Wherever a picture sits, omit it. Output the rest of the listing exactly.

══════════

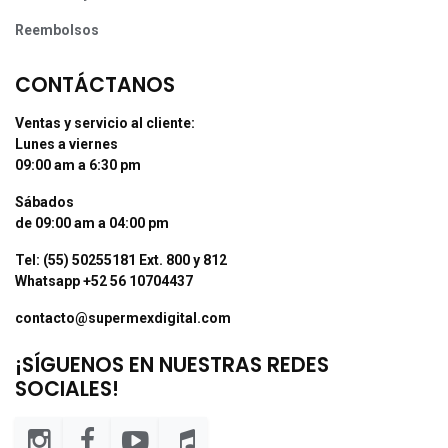
Reembolsos
CONTÁCTANOS
Ventas y servicio al cliente:
Lunes a viernes
09:00 am a 6:30 pm
Sábados
de 09:00 am a 04:00 pm
Tel: (55) 50255181 Ext. 800 y 812
Whatsapp +52 56 10704437
contacto@supermexdigital.com
¡SÍGUENOS EN NUESTRAS REDES
SOCIALES!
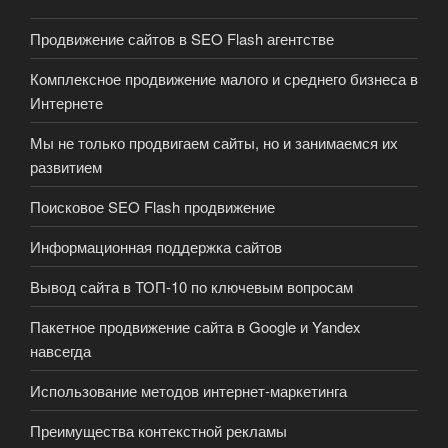
Продвижение сайтов в SEO Flash агентстве
Комплексное продвижение малого и среднего бизнеса в
Интернете
Мы не только продвигаем сайты, но и занимаемся их
развитием
Поисковое SEO Flash продвижение
Информационная поддержка сайтов
Вывод сайта в ТОП-10 по ключевым вопросам
Пакетное продвижение сайта в Google и Yandex
навсегда
Использование методов интернет-маркетинга
Преимущества контекстной рекламы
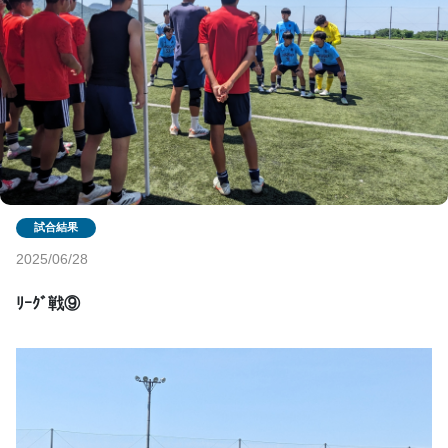
2025/06/28
ﾘｰｸﾞ戦⑨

══════════

RESPONSE TO THIS EXERCISE —
Reembolsos
CONTÁCTANOS
Ventas y servicio al cliente:
Lunes a viernes
09:00 am a 6:30 pm
Sábados
de 09:00 am a 04:00 pm
Tel: (55) 50255181 Ext. 800 y 812
Whatsapp +52 56 10704437
contacto@supermexdigital.com
¡SÍGUENOS EN NUESTRAS REDES
SOCIALES!
Продвижение сайтов в SEO Flash агентстве
Комплексное продвижение малого и среднего бизнеса в
Интернете
Мы не только продвигаем сайты, но и занимаемся их
развитием
Поисковое SEO Flash продвижение
Информационная поддержка сайтов
Вывод сайта в ТОП-10 по ключевым вопросам
Пакетное продвижение сайта в Google и Yandex
навсегда
Использование методов интернет-маркетинга
Преимущества контекстной рекламы
2025/06/28
ﾘｰｸﾞ戦⑨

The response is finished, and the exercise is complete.